┌─ THE DATA
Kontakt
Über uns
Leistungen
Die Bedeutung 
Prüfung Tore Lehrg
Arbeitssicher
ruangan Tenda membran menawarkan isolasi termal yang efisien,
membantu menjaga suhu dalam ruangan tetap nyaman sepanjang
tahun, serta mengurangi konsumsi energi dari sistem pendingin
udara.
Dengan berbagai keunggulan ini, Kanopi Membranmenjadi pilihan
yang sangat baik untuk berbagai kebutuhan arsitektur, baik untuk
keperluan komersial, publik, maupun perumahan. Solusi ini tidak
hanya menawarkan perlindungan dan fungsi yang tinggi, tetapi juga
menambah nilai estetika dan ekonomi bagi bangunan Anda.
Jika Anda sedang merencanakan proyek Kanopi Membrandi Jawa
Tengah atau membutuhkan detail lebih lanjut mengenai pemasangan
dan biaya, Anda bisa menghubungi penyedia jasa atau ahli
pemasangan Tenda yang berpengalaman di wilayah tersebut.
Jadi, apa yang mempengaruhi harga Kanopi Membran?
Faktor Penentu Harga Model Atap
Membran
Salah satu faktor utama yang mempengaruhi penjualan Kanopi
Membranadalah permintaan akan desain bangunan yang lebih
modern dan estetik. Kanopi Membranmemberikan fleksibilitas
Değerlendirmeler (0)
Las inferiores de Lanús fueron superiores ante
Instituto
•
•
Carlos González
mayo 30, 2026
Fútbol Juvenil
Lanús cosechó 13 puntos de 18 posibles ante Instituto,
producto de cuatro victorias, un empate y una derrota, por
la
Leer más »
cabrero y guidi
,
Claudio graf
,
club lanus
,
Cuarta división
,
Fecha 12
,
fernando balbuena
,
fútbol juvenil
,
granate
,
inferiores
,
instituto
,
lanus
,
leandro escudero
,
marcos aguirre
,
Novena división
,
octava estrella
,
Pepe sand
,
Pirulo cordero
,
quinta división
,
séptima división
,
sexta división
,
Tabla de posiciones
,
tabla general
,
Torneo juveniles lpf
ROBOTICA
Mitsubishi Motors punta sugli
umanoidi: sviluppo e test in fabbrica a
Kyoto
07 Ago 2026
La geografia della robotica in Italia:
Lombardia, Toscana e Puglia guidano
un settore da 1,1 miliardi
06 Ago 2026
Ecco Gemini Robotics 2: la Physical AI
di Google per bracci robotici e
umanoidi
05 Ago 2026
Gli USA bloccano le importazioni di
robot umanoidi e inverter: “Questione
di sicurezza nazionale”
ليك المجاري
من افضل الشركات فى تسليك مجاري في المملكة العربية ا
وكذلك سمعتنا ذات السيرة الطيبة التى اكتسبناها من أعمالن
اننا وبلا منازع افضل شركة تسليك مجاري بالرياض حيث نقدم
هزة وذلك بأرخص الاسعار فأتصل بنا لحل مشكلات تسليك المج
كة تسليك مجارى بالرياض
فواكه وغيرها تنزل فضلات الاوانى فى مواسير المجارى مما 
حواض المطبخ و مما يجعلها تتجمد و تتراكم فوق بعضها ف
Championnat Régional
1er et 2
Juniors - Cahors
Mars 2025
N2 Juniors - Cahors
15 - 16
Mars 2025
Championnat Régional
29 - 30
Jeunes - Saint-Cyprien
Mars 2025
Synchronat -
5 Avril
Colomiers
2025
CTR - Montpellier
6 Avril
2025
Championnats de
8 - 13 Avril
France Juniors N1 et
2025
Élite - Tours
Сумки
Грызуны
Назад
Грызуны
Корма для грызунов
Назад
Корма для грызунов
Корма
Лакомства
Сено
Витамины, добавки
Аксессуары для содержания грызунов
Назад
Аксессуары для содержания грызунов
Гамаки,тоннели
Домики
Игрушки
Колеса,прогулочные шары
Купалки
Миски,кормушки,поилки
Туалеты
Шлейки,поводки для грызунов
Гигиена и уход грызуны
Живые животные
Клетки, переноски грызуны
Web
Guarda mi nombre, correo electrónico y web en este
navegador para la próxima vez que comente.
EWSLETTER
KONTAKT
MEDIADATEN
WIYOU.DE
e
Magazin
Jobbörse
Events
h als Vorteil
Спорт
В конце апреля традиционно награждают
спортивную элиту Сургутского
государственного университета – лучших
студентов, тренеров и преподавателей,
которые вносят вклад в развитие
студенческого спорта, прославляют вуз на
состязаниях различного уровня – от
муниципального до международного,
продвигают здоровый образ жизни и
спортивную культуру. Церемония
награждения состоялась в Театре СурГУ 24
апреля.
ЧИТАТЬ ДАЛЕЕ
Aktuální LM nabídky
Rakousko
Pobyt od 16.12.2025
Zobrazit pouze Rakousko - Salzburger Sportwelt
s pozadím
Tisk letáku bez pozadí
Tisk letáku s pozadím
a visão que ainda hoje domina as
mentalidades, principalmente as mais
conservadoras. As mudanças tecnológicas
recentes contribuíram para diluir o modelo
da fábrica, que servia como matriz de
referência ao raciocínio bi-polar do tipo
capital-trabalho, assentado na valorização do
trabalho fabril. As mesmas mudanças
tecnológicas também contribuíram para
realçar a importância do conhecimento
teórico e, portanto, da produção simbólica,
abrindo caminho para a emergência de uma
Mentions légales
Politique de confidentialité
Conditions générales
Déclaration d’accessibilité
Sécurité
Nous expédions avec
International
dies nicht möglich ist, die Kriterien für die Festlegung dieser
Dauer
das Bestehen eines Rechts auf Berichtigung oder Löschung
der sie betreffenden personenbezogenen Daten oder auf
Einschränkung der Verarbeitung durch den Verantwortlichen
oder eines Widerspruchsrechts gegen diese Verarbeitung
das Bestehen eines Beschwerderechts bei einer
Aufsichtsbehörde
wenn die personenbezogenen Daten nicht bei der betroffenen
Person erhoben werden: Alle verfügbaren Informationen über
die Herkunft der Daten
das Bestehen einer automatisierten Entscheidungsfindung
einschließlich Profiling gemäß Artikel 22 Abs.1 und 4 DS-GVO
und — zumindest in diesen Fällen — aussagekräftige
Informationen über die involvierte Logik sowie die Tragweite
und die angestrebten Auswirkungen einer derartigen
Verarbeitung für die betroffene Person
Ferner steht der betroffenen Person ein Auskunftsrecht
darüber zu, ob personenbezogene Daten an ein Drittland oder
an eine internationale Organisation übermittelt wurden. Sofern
└─
### [EXERCISE DETAILS]
Both the line containing "Aktuální LM nabídky" and the line containing "realçar a importância do conhecimento" belong in the answer. Print them and every line above that falls between them exactly, and no others.

### [RESULT OF THE EXERCISE]
Aktuální LM nabídky
Rakousko
Pobyt od 16.12.2025
Zobrazit pouze Rakousko - Salzburger Sportwelt
s pozadím
Tisk letáku bez pozadí
Tisk letáku s pozadím
a visão que ainda hoje domina as
mentalidades, principalmente as mais
conservadoras. As mudanças tecnológicas
recentes contribuíram para diluir o modelo
da fábrica, que servia como matriz de
referência ao raciocínio bi-polar do tipo
capital-trabalho, assentado na valorização do
trabalho fabril. As mesmas mudanças
tecnológicas também contribuíram para
realçar a importância do conhecimento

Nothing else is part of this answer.